The actual ceiling: prompt injection

The interesting story of 2026 isn’t reliability. It’s that prompt injection moved from theoretical to wild.

Google’s threat intel reported a 32% relative increase in malicious indirect prompt injection content between November 2025 and February 2026, scanned across CommonCrawl. Unit 42 documented the first large-scale IDPI attacks in the wild in March 2026. Ad review evasion, system prompt leakage, on live commercial platforms. Vectra reports 84% attack success rates against agentic systems with production CVEs above 9.0. OpenAI shipped Lockdown Mode for ChatGPT on February 13. Anthropic published browser-use injection defenses and continues to find novel attacks faster than they patch them.

OWASP put prompt injection at #1 on the 2026 AI threat list. Every framework above is vulnerable to some flavor of “page contains hidden text telling the agent to email itself the user’s cookies”, and none of them have a complete answer.

The arXiv paper from November 2025 on building production browser agents is blunt. Programmatic safety boundaries beat LLM-judged ones. Specialization beats generalization. Prompt-injection mitigation is unsolved at the architecture level.

If you’re shipping a browser agent in 2026 and you haven’t thought about this, you have a real problem. Sandbox the runtime. Constrain the action surface. Don’t give the agent ambient credentials it can’t itself reason about. Treat any text the page renders as adversarial input.

What I’m actually picking

My preferred harness is pi. I want browser tooling that fits cleanly into it, not a black-box agent product and not an MCP server.

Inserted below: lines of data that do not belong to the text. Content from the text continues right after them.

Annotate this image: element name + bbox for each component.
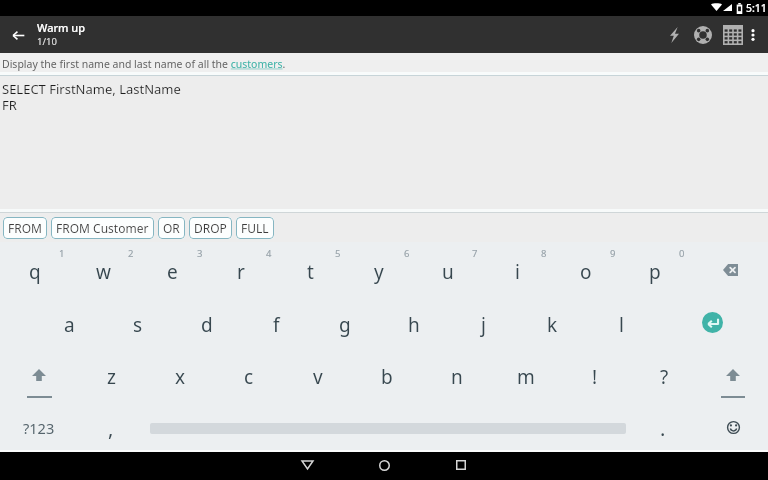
button[interactable]: , (81, 404, 141, 452)
button[interactable]: ! (561, 352, 629, 402)
staticText: k (547, 312, 558, 338)
button[interactable]: g (311, 300, 379, 350)
button[interactable]: z (77, 352, 145, 402)
staticText: r (237, 259, 245, 285)
staticText: FROM (8, 220, 42, 236)
staticText: Warm up (37, 20, 86, 35)
button[interactable]: Table (718, 20, 747, 49)
staticText: FROM Customer (56, 220, 149, 236)
button[interactable]: Backspace (700, 245, 760, 295)
staticText: w (96, 259, 111, 285)
button[interactable]: Emoji (703, 403, 763, 451)
button[interactable]: More options (740, 22, 766, 48)
button[interactable]: Shift (701, 355, 765, 395)
staticText: . (660, 415, 666, 442)
staticText: s (133, 312, 143, 338)
button[interactable]: . (633, 404, 693, 452)
staticText: 6 (404, 247, 410, 260)
button[interactable]: m (492, 352, 560, 402)
button[interactable]: ? (630, 352, 698, 402)
button[interactable]: a (35, 300, 103, 350)
staticText: e (167, 259, 178, 285)
button[interactable]: q (1, 247, 69, 297)
staticText: OR (163, 220, 180, 236)
staticText: ! (592, 364, 598, 390)
button[interactable]: Home (360, 452, 408, 480)
button[interactable]: Recent apps (437, 452, 485, 480)
staticText: v (313, 364, 323, 390)
staticText: 3 (197, 247, 203, 260)
staticText: j (481, 312, 486, 338)
staticText: t (307, 259, 314, 285)
button[interactable]: t (276, 247, 344, 297)
button[interactable]: u (414, 247, 482, 297)
staticText: 4 (266, 247, 272, 260)
staticText: 7 (472, 247, 478, 260)
button[interactable]: h (380, 300, 448, 350)
button[interactable]: y (345, 247, 413, 297)
button[interactable]: b (353, 352, 421, 402)
button[interactable]: i (483, 247, 551, 297)
staticText: FULL (241, 220, 269, 236)
staticText: x (175, 364, 186, 390)
button[interactable]: Back (1, 18, 35, 52)
button[interactable]: DROP (189, 217, 232, 239)
staticText: q (29, 259, 41, 285)
button[interactable]: Run (659, 20, 688, 49)
staticText: 9 (610, 247, 616, 260)
button[interactable]: j (449, 300, 517, 350)
button[interactable]: w (69, 247, 137, 297)
button[interactable]: k (518, 300, 586, 350)
staticText: ?123 (23, 418, 55, 438)
button[interactable]: Shift (7, 355, 71, 395)
staticText: ? (660, 364, 669, 390)
staticText: m (517, 364, 535, 390)
staticText: 1/10 (37, 35, 57, 48)
button[interactable]: r (207, 247, 275, 297)
staticText: h (408, 312, 420, 338)
staticText: SELECT FirstName, LastName FR (2, 80, 181, 113)
staticText: f (273, 312, 280, 338)
button[interactable]: o (552, 247, 620, 297)
button[interactable]: ?123 (6, 404, 72, 452)
button[interactable]: Enter (682, 297, 742, 347)
staticText: o (580, 259, 592, 285)
button[interactable]: OR (158, 217, 185, 239)
button[interactable]: f (242, 300, 310, 350)
button[interactable]: Space (138, 404, 638, 452)
staticText: c (244, 364, 254, 390)
staticText: 5 (335, 247, 341, 260)
staticText: , (108, 415, 114, 442)
staticText: 1 (59, 247, 65, 260)
staticText: u (442, 259, 454, 285)
staticText: d (201, 312, 213, 338)
button[interactable]: s (104, 300, 172, 350)
staticText: 8 (541, 247, 547, 260)
button[interactable]: FULL (236, 217, 274, 239)
staticText: n (451, 364, 463, 390)
button[interactable]: v (284, 352, 352, 402)
staticText: 0 (679, 247, 685, 260)
button[interactable]: n (423, 352, 491, 402)
staticText: Display the first name and last name of … (2, 57, 286, 71)
button[interactable]: d (173, 300, 241, 350)
staticText: DROP (194, 220, 227, 236)
button[interactable]: Back (283, 452, 331, 480)
staticText: 5:11 (746, 1, 767, 15)
button[interactable]: l (587, 300, 655, 350)
staticText: b (381, 364, 393, 390)
staticText: a (64, 312, 75, 338)
staticText: 2 (128, 247, 134, 260)
staticText: p (649, 259, 661, 285)
staticText: g (339, 312, 351, 338)
button[interactable]: p (621, 247, 689, 297)
button[interactable]: c (215, 352, 283, 402)
button[interactable]: x (146, 352, 214, 402)
button[interactable]: Help (688, 20, 717, 49)
staticText: z (107, 364, 116, 390)
button[interactable]: e (138, 247, 206, 297)
button[interactable]: FROM (3, 217, 47, 239)
staticText: l (619, 312, 624, 338)
staticText: i (515, 259, 520, 285)
button[interactable]: FROM Customer (51, 217, 154, 239)
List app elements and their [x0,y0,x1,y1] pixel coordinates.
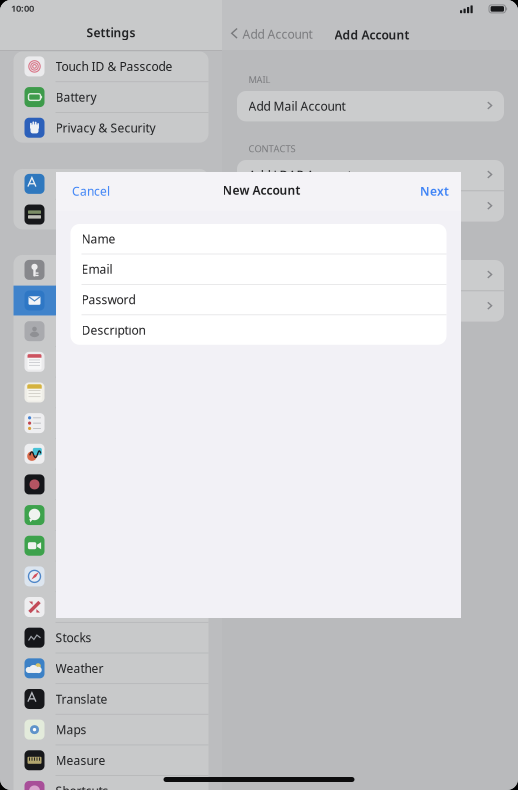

MCP is the wrong abstraction for what I’m doing. It’s an integration layer for editors and chat clients, not a programming model for agents that need fine-grained control over a runtime. Every MCP browser tool I’ve used flattens the surface to a small set of generic verbs (click, type, screenshot) and hides everything underneath. That’s exactly the wrong direction for an agent harness where I’d rather expose more, not less.

What I want is direct CDP. The browser as a real object I can inspect, scan, and drive. No wrapper deciding what’s interesting. No tool schema deciding what’s reachable. The two projects in this space that are CDP-native are Browser Use (since their migration off Playwright) and browsemode, which is the one I’m building. Browser Use is a great agent if you want a browser agent. Browsemode is what I reach for when I want browser tooling for an agent that already speaks code.

That’s the bet. Code-mode framing, CDP under the hood, scan-then-script flow, no MCP layer in between.

The honest version

The framework choice matters less than the runtime choice (where does your Chrome live), the model choice (computer-use vs. text+screenshot vs. DOM), and the safety boundaries (what can the agent actually do, regardless of what it decides).

Both shapes work for some workload. None of them are solved. The benchmarks are theater. Prompt injection is winning.

Pick the shape that fits your problem, not the one with the highest leaderboard number. Then dogfood it until it stops embarrassing you.

Snapshot: May 2026. The space moves fast. Verify before betting a roadmap on any number above.